Même si, dans ce cas, la partie demanderesse ne devait pas former de recours, la fixation d’une nouvelle date pour la poursuite de l’audience prendrait plusieurs mois, dans la mesure où toutes les parties doivent être présentes personnellement. Si, en revanche, il devait être établi que la juge est partiale, un ou une autre juge devrait reprendre le dossier et s’y familiariser par une étude approfondie des pièces, ce qui, compte tenu du volume important du dossier, nécessiterait également beaucoup de temps.

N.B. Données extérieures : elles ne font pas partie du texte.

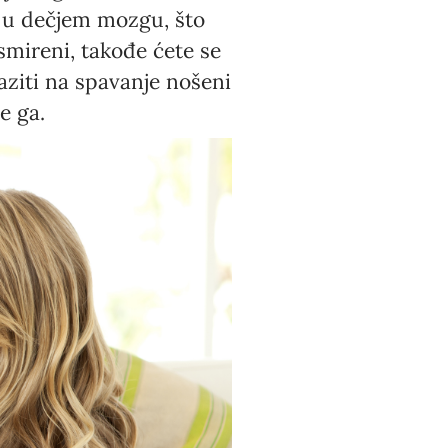
 u dečjem mozgu, što
smireni, takođe ćete se
laziti na spavanje nošeni
e ga.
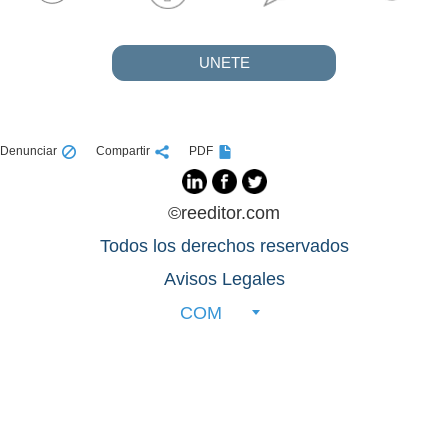
UNETE
Denunciar
Compartir
PDF
©reeditor.com
Todos los derechos reservados
Avisos Legales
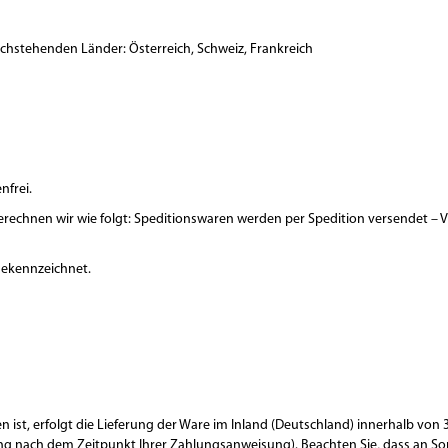
nachstehenden Länder: Österreich, Schweiz, Frankreich
nfrei.
berechnen wir wie folgt: Speditionswaren werden per Spedition versendet –
 gekennzeichnet.
ist, erfolgt die Lieferung der Ware im Inland (Deutschland) innerhalb von 3
ng nach dem Zeitpunkt Ihrer Zahlungsanweisung). Beachten Sie, dass an Son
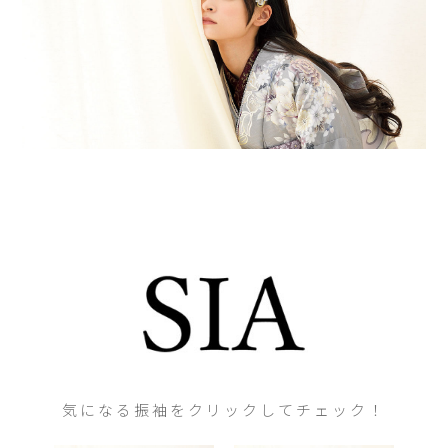
気になる振袖をクリックしてチェック！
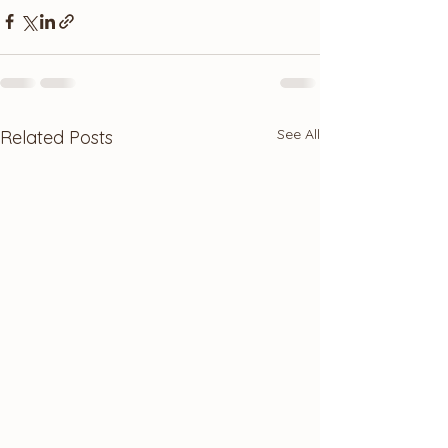
See All
Related Posts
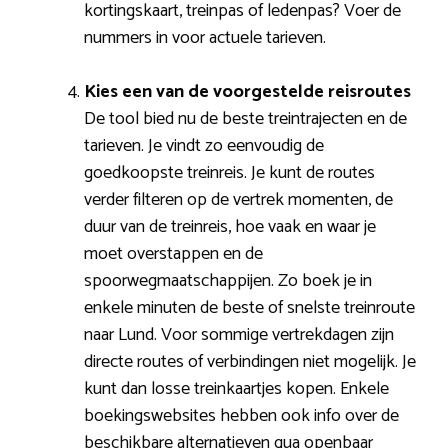
kortingskaart, treinpas of ledenpas? Voer de
nummers in voor actuele tarieven.
Kies een van de voorgestelde reisroutes
De tool bied nu de beste treintrajecten en de
tarieven. Je vindt zo eenvoudig de
goedkoopste treinreis. Je kunt de routes
verder filteren op de vertrek momenten, de
duur van de treinreis, hoe vaak en waar je
moet overstappen en de
spoorwegmaatschappijen. Zo boek je in
enkele minuten de beste of snelste treinroute
naar Lund. Voor sommige vertrekdagen zijn
directe routes of verbindingen niet mogelijk. Je
kunt dan losse treinkaartjes kopen. Enkele
boekingswebsites hebben ook info over de
beschikbare alternatieven qua openbaar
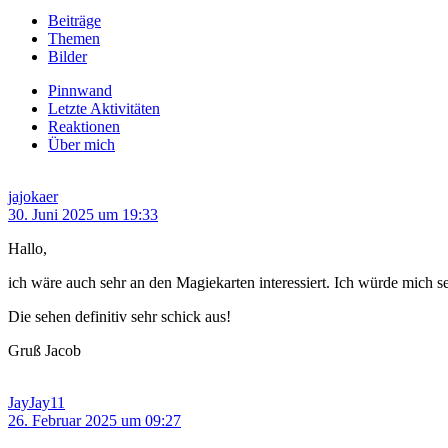
Beiträge
Themen
Bilder
Pinnwand
Letzte Aktivitäten
Reaktionen
Über mich
jajokaer
30. Juni 2025 um 19:33
Hallo,
ich wäre auch sehr an den Magiekarten interessiert. Ich würde mich 
Die sehen definitiv sehr schick aus!
Gruß Jacob
JayJay11
26. Februar 2025 um 09:27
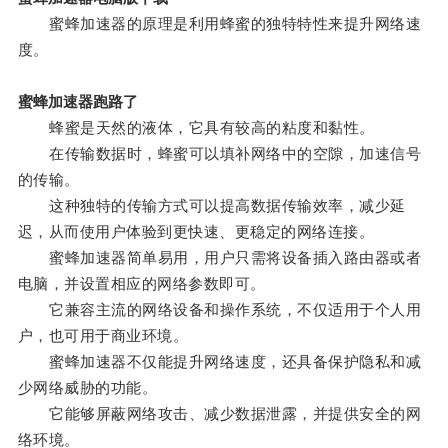
蜜蜂加速器的原理是利用蜂蜜的独特特性来提升网络速
度。
蜜蜂加速器跑路了
蜂蜜是天然的液体，它具有较高的粘度和黏性。
在传输数据时，蜂蜜可以填补网络中的空隙，加速信号
的传输。
这种独特的传输方式可以提高数据传输效率，减少延
迟，从而使用户体验到更快速、更稳定的网络连接。
蜜蜂加速器简单易用，用户只需将设备插入路由器或者
电脑，并设置相应的网络参数即可。
它兼容主流的网络设备和操作系统，不仅适用于个人用
户，也可用于商业环境。
蜜蜂加速器不仅能提升网络速度，还具备保护隐私和减
少网络威胁的功能。
它能够屏蔽网络攻击、减少数据泄露，并提供安全的网
络环境。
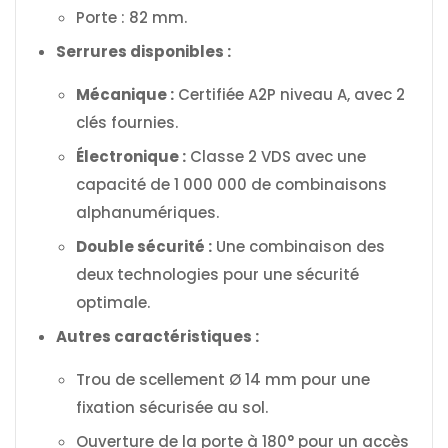
Porte : 82 mm.
Serrures disponibles :
Mécanique :
Certifiée A2P niveau A, avec 2
clés fournies.
Électronique :
Classe 2 VDS avec une
capacité de 1 000 000 de combinaisons
alphanumériques.
Double sécurité :
Une combinaison des
deux technologies pour une sécurité
optimale.
Autres caractéristiques :
Trou de scellement Ø 14 mm pour une
fixation sécurisée au sol.
Ouverture de la porte à 180° pour un accès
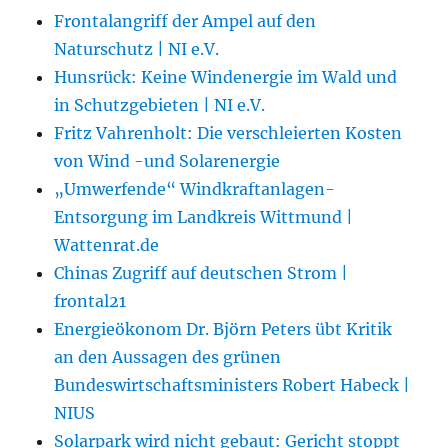
Frontalangriff der Ampel auf den
Naturschutz | NI e.V.
Hunsrück: Keine Windenergie im Wald und
in Schutzgebieten | NI e.V.
Fritz Vahrenholt: Die verschleierten Kosten
von Wind -und Solarenergie
„Umwerfende“ Windkraftanlagen-
Entsorgung im Landkreis Wittmund |
Wattenrat.de
Chinas Zugriff auf deutschen Strom |
frontal21
Energieökonom Dr. Björn Peters übt Kritik
an den Aussagen des grünen
Bundeswirtschaftsministers Robert Habeck |
NIUS
Solarpark wird nicht gebaut: Gericht stoppt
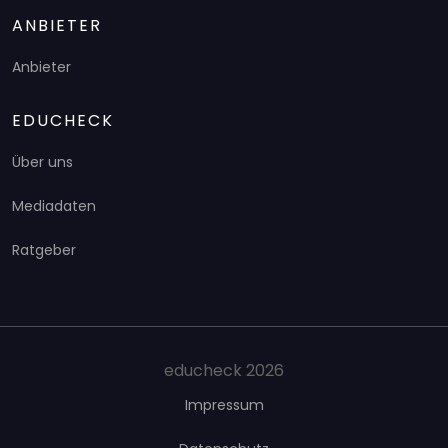
ANBIETER
Anbieter
EDUCHECK
Über uns
Mediadaten
Ratgeber
educheck 2026
Impressum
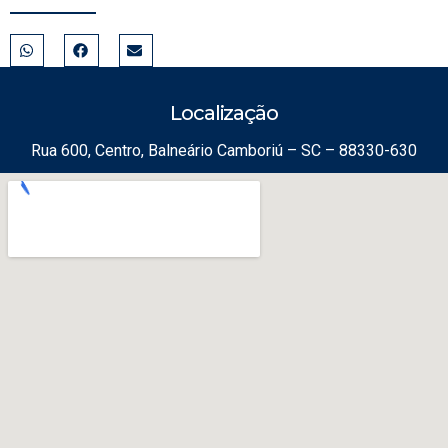
Localização
Rua 600, Centro, Balneário Camboriú – SC – 88330-630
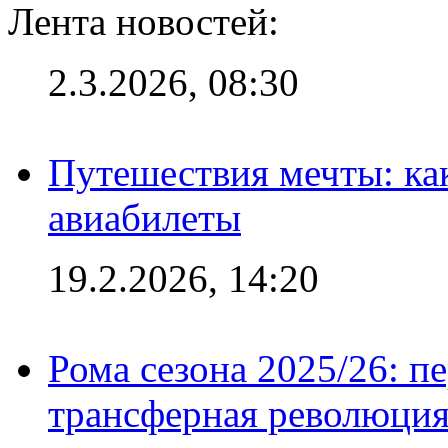
Лента новостей:
2.3.2026, 08:30
Путешествия мечты: ка
авиабилеты
19.2.2026, 14:20
Рома сезона 2025/26: п
трансферная революция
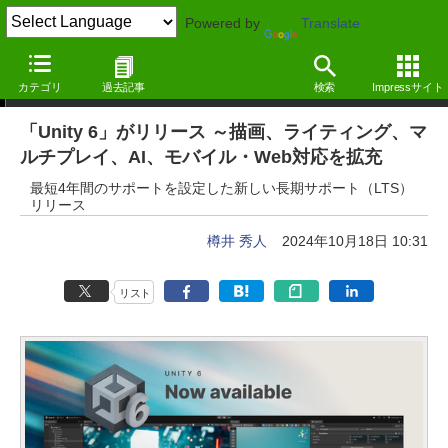
Powered by
Translate
ニュース
カテゴリ
過去記事
検索
Impressサイト
「Unity 6」がリリース ～描画、ライティング、マ
ルチプレイ、AI、モバイル・Web対応を拡充
最短4年間のサポートを設定した新しい長期サポート（LTS）
リリース
樽井 秀人
2024年10月18日 10:31
リスト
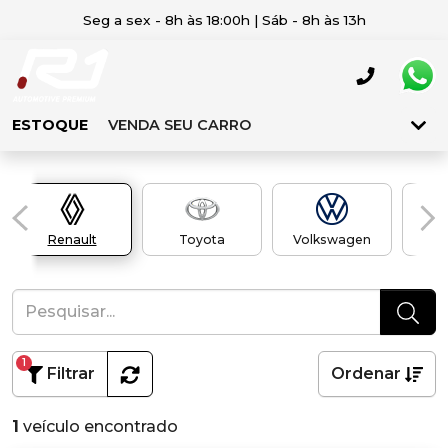
Seg a sex - 8h às 18:00h | Sáb - 8h às 13h
ESTOQUE
VENDA SEU CARRO
Renault
Toyota
Volkswagen
1
Filtrar
Ordenar
1
veículo encontrado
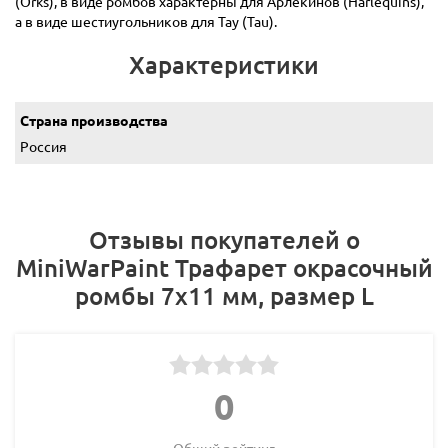
(Orks), в виде ромбов характерны для Арлекинов (Harlequins),
а в виде шестиугольников для Тау (Tau).
Характеристики
Страна производства
Россия
Отзывы покупателей о
MiniWarPaint Трафарет окрасочный
ромбы 7х11 мм, размер L
0
Общий рейтинг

De l’avis de SWISSAID, ces éléments constituent des indices qu’il s’agit d’une procédure-bâillon (SLAPP), la partie demanderesse semblant poursuivre l’objectif de prolonger la procédure et d’alourdir les frais d’avocat de la partie défenderesse, malgré des perspectives de succès très faibles sur le fond. Il faut donc s’attendre à ce que la procédure ne reprenne pas avant le second semestre 2026, voire seulement en 2027.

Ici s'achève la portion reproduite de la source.